6. Does your network appear to exhibit any of the properties discussed earlier?

 

If you are creating your network using NodeXL:

1. Create a shareable document with the names of all the people in the network you have chosen to create and a scale for quantifying relationships between them. Here are two examples I have used:

On a scale of 0-1 (in 0.1 increments), rate how close you are to each of the following people:

Indicate how well you know each of your classmates, using the following scale:

1: We don’t know (really) each other
2: We are acquaintances
3. We are friends
4. We are very close

Names:
___ Will
___ Katie
___ Jess

2. You could also consider collecting more data, such as how extraverted each individual is. You could do this by asking each individual to fill out the extraversion-related questions of the Big Five Inventory.

3. Enter data into NodeXL and use it to generate a network with different kinds of layouts and to compute different types of metrics (e.g., node degree, centrality, and more).[6] You can also make each node proportional to the individual’s extraversion score (as a way of examining characteristic clustering) as I have done for a class here:

 

Social network of a class. Higher extraversion is depicted through both higher node size and a higher number within the node. Edge sizes are proportional to connection strength.

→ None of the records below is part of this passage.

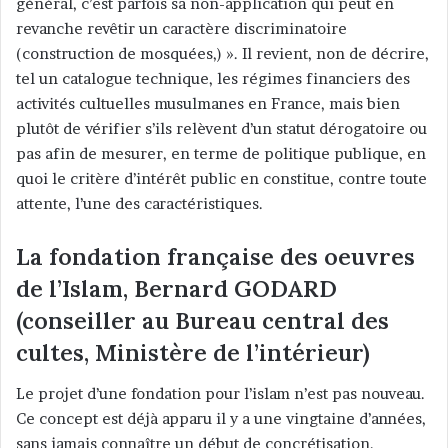
général, c’est parfois sa non-application qui peut en
revanche revêtir un caractère discriminatoire
(construction de mosquées,) ». Il revient, non de décrire,
tel un catalogue technique, les régimes financiers des
activités cultuelles musulmanes en France, mais bien
plutôt de vérifier s’ils relèvent d’un statut dérogatoire ou
pas afin de mesurer, en terme de politique publique, en
quoi le critère d’intérêt public en constitue, contre toute
attente, l’une des caractéristiques.
La fondation française des oeuvres
de l’Islam, Bernard GODARD
(conseiller au Bureau central des
cultes, Ministère de l’intérieur)
Le projet d’une fondation pour l’islam n’est pas nouveau.
Ce concept est déjà apparu il y a une vingtaine d’années,
sans jamais connaître un début de concrétisation.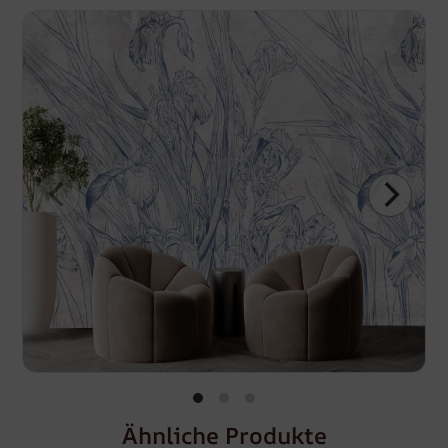
Ähnliche Produkte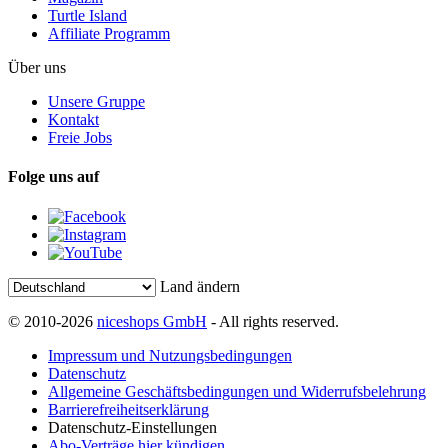
Turtle Island
Affiliate Programm
Über uns
Unsere Gruppe
Kontakt
Freie Jobs
Folge uns auf
Land ändern
© 2010-2026
niceshops GmbH
- All rights reserved.
Impressum und Nutzungsbedingungen
Datenschutz
Allgemeine Geschäftsbedingungen und Widerrufsbelehrung
Barrierefreiheitserklärung
Datenschutz-Einstellungen
Abo-Verträge hier kündigen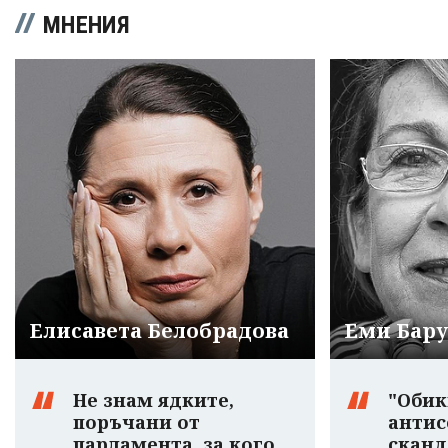
МНЕНИЯ
Елисавета Белобрадова
Еми Бар
Не знам ядките,
"Обик
поръчани от
антис
парламента, за кого
сканд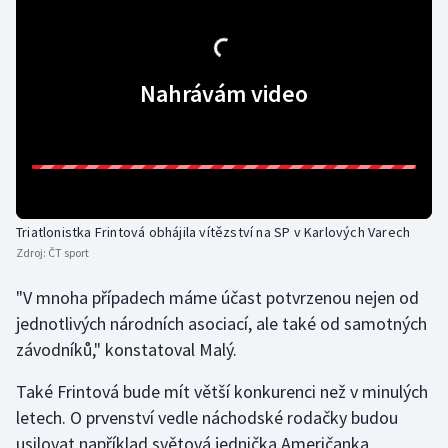
Olympijské hry
Parasport
Nahrávám video
Plavání
Plážový volejbal
Ragby
Triatlonistka Frintová obhájila vítězství na SP v Karlových Varech
Zdroj:
ČT sport
Rychlobruslení
"V mnoha případech máme účast potvrzenou nejen od
Rychlostní kanoistika
jednotlivých národních asociací, ale také od samotných
závodníků," konstatoval Malý.
Short track
Také Frintová bude mít větší konkurenci než v minulých
Sportovní střelba
letech. O prvenství vedle náchodské rodačky budou
usilovat například světová jednička Američanka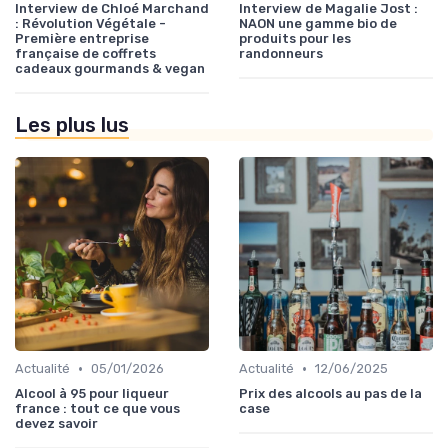
Interview de Chloé Marchand
Interview de Magalie Jost :
: Révolution Végétale -
NAON une gamme bio de
Première entreprise
produits pour les
française de coffrets
randonneurs
cadeaux gourmands & vegan
Les plus lus
•
•
Actualité
05/01/2026
Actualité
12/06/2025
Alcool à 95 pour liqueur
Prix des alcools au pas de la
france : tout ce que vous
case
devez savoir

4. See questions 3-6 in the “hand network” instructions above.

Homophily and Homunculi

In the previous section, we saw that just a small percentage of longer-range connections between otherwise locally clustered communities can create a small-world network which optimizes a tradeoff between the advantages of network-wide communication and the disadvantages of connection cost. In this section, we focus on the properties and effects of this local clustering.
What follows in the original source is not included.